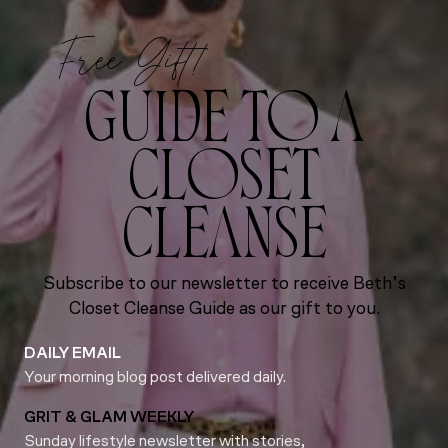
Free Gift!
GUIDE TO A
CLOSET
CLEANSE
Subscribe to our newsletter to receive Beth’s
Closet Cleanse Guide as our gift to you.
DAILY EMAIL
Your morning blog post delivered daily.
GRIT & GLAM WEEKLY
Sunday lifestyle newsletter with stories,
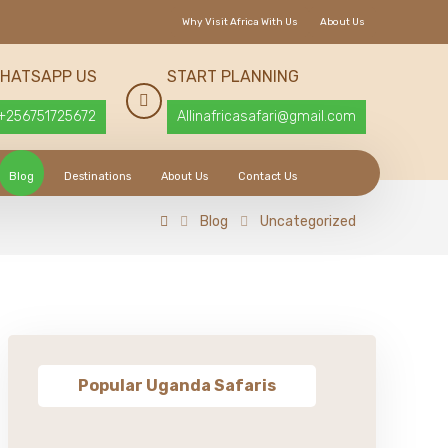
Why Visit Africa With Us
About Us
HATSAPP US
START PLANNING
+256751725672
Allinafricasafari@gmail.com
Blog
Destinations
About Us
Contact Us
Blog
Uncategorized
Popular Uganda Safaris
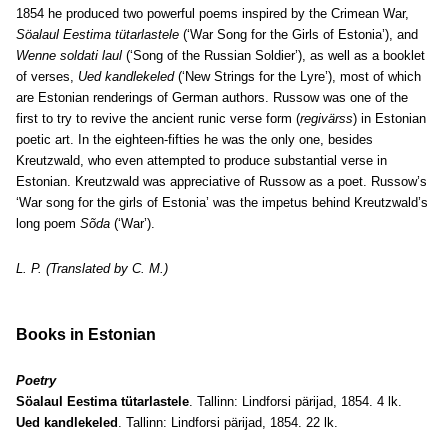
1854 he produced two powerful poems inspired by the Crimean War,
Söalaul Eestima tütarlastele
(‘War Song for the Girls of Estonia’), and
Wenne soldati laul
(‘Song of the Russian Soldier’), as well as a booklet
of verses,
Ued kandlekeled
(‘New Strings for the Lyre’), most of which
are Estonian renderings of German authors. Russow was one of the
first to try to revive the ancient runic verse form (
regivärss
)
in Estonian
poetic art. In the eighteen-fifties he was the only one, besides
Kreutzwald, who even attempted to produce substantial verse in
Estonian. Kreutzwald was appreciative of Russow as a poet. Russow’s
‘War song for the girls of Estonia’ was the impetus behind Kreutzwald’s
long poem
Sõda
(‘War’).
L. P. (Translated by C. M.)
Books in Estonian
Poetry
Söalaul Eestima tütarlastele
. Tallinn: Lindforsi pärijad, 1854. 4 lk.
Ued kandlekeled
. Tallinn: Lindforsi pärijad, 1854. 22 lk.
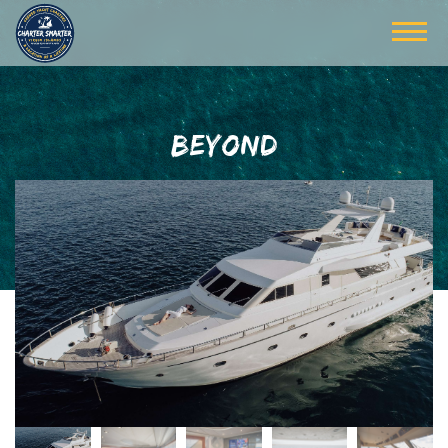
BEYOND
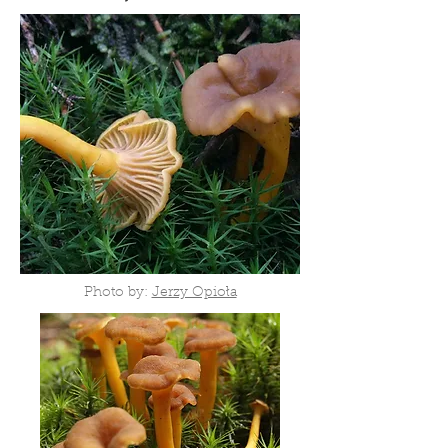
Photo by:
Jerzy Opioła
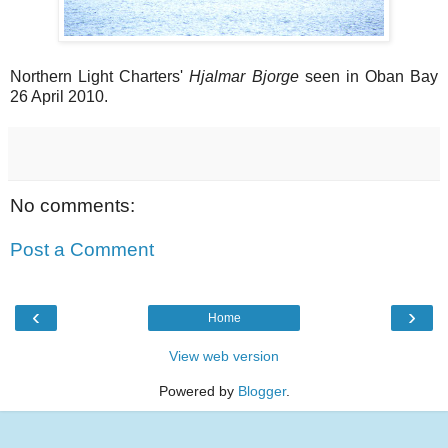
Northern Light Charters'
Hjalmar Bjorge
seen in Oban Bay
26 April 2010.
No comments:
Post a Comment
‹
›
Home
View web version
Powered by
Blogger
.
________________
All that is wanted is the stretch of lines above from the one containing "(‘New Strings for the Lyre’), most of which" through the one containing "poetic art. In", duplicated exactly.

- [Reply to the task]
(‘New Strings for the Lyre’), most of which
are Estonian renderings of German authors. Russow was one of the
first to try to revive the ancient runic verse form (
regivärss
)
in Estonian
poetic art. In the eighteen-fifties he was the only one, besides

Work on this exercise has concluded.